LRDU Celebrates World Poetry Day

Written by on March 23, 2024

The Learning Resource Development Unit (LRDU) and the English Language Unit (ELU) of the National Centre for Educational Resource Development (NCERD) joined with Guyana and the rest of the world in celebrating World Poetry Day on Thursday March 21, 2024. The theme for this year, “Standing on the shoulders of Giants”, encourages us to reflect on the contributions of poets and recognise the impact of their works.

Natasha Troyer- Teacher, Poet and her sons on the drums performing original poem “When I Die”

The LRDU hosted Rising with Giants- Circle of Poets, an event where students, teachers and other invited guests indulged in poetry. The participants presented different styles of poetry and covered a variety of themes like education, current affairs, life, death, love, and patriotism.

Director of NCERD Mrs. Oma Ramdin

During her brief remarks, Director of NCERD Mrs. Oma Ramdin stated that World Poetry Day “focuses the spotlight on being creative.” She recognised that even as a creative outlet, poetry is an effective means of discussing topical issues and raising awareness. Therefore, while she encouraged the attendees to continue writing, Mrs. Ramdin admonished them to be responsible, as their words can have significant impact.

“Keep writing because you never know where your creativity will take you”- Oma Ramdin, Director NCERD

Coming on the heels of World Storytelling Day (March 20) which celebrates local stories and folklore, this year’s World Poetry Day theme turns our attention to local poets and by extension the local arts fraternity of authors, actors, comedians, storytellers and so on. Hence, Learning Resource Development Officer Mrs. Myra Pierre-Moore, who was the chief organiser of the event, highlighted that NCERD’s library has a growing collection of works by Guyanese poets. Thus, she invites all poets, as well as authors and playwrights to visit the library at NCERD in Kingston, Georgetown to discuss how their pieces can be featured, even if they’re for sale.

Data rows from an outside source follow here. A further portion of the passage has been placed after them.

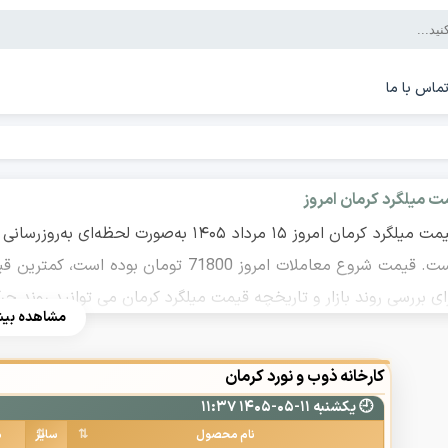
ماس با ما
ت میلگرد کرمان امروز
ای بررسی روند بازار و تاریخچه قیمت میلگرد کرمان می توانید روند حر
مشاهده بیش
کارخانه ذوب و نورد کرمان
🕘 یکشنبه ۱۱-۰۵-۱۴۰۵ ۱۱:۳۷
نام محصول
سایز
م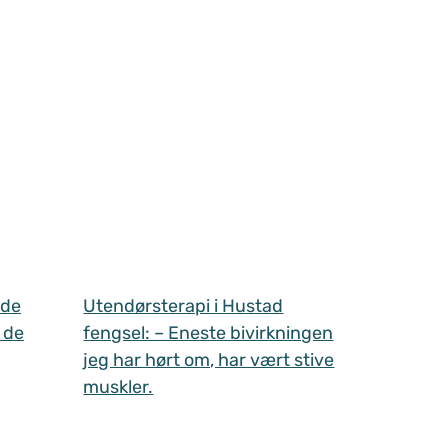
 de
Utendørsterapi i Hustad
 de
fengsel: – Eneste bivirkningen
jeg har hørt om, har vært stive
muskler.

Carlene Gill-Kerr performing original poem “Bourda Street”

The theme, “Standing on the Shoulders of Giants”, also provides an opportunity for poets and artists in general to learn from the experiences of their predecessors. It’s a chance for upcoming artists to learn how to cultivate and eventually earn a living from their craft.

Keon Heywood- Poet

 

In an earlier interview with EdYouFM, Guyanese poet Keon Heywood advised poets to continually improve their skill. Heywood recommended enrolling in the Institute of Creative Arts, The National School of Theatre Arts and Drama (of which he is a graduate) as well as the Theatre Guild to nurture your craft through practical experience. He also suggested taking a more conventional academic approach and pursuing a Bachelor of Fine Arts (BFA) or studies in English or Communications. Further, he mentioned searching for online master classes and training sessions. According to Heywood, while these qualifications are not prerequisites, they help to enhance your craft.

“If you want to pursue [poetry] professionally, do it. Do not let anyone stop you or dissuade you or kill your dream.”